— И непонятно, чего нас сюда вообще пригласили. Я и дня с потерпевшей знакома не была… — неожиданно резко вставляет одна из теток. Другая ее обрывает, испуганным успокаивающим жестом.
— Приглашают всех, кто в последние дни общался с умершей, — терпеливо объясняет дама. — И потом, мы упоминаемся в ее предсмертной записке. Вы разве не знаете? Мне это тот мальчик сказал, что всех с приглашением обзванивал…
— Да? Правда? — оживляются остальные, явно польщенные. — Надо же… И что она нам завещает?
Я не выдерживаю:
— Завещает любить ближних, поступать честно и не быть дурами! — без всяких на то прав — вмешиваюсь. — Просит не являться на похороны, если вы идете туда из вежливости или от страха показаться нечуткими и причастными к доведению до самоубийства… Впрочем, не обращайте внимания. Она сама не знает, чего просит. Ведь в случае выполнения ее просьбы похороны будут совсем безлюдными…
Пашенька нервно морщится.
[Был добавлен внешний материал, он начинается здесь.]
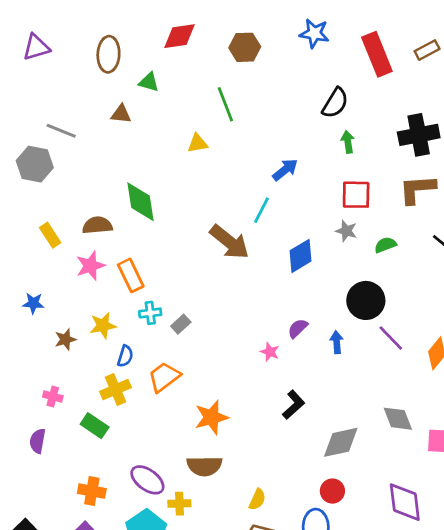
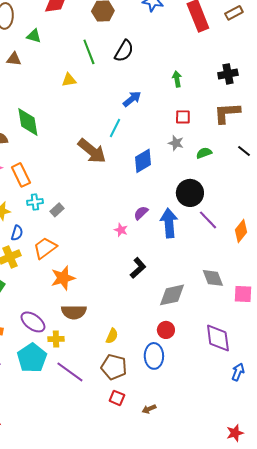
black semicircle: (335, 103) -> (124, 51), moved
black cross: (419, 135) -> (228, 74), size x0.7
red square: (356, 195) -> (183, 117), size x0.7
blue arrow: (337, 342) -> (169, 223), size x1.8
orange star: (211, 417) -> (63, 278), moved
Ах, как я его, беднягу, компрометирую! Оттаскивает буквально за руку. Набирает в легкие воздух для отповеди. Я опережаю:
— Молчи. Я сама знаю.
И чувствую — сорвусь сейчас. Ни разу на него не срывалась, ни разу голос не повысила: с тем, кто почти безразличен, так легко быть паинькой… Ни разу не позволила себе при Павлуше что-то гадостное, старательно поддерживала предельно положительные, милые, чистые отношения… И вот сейчас, непонятно из-за чего…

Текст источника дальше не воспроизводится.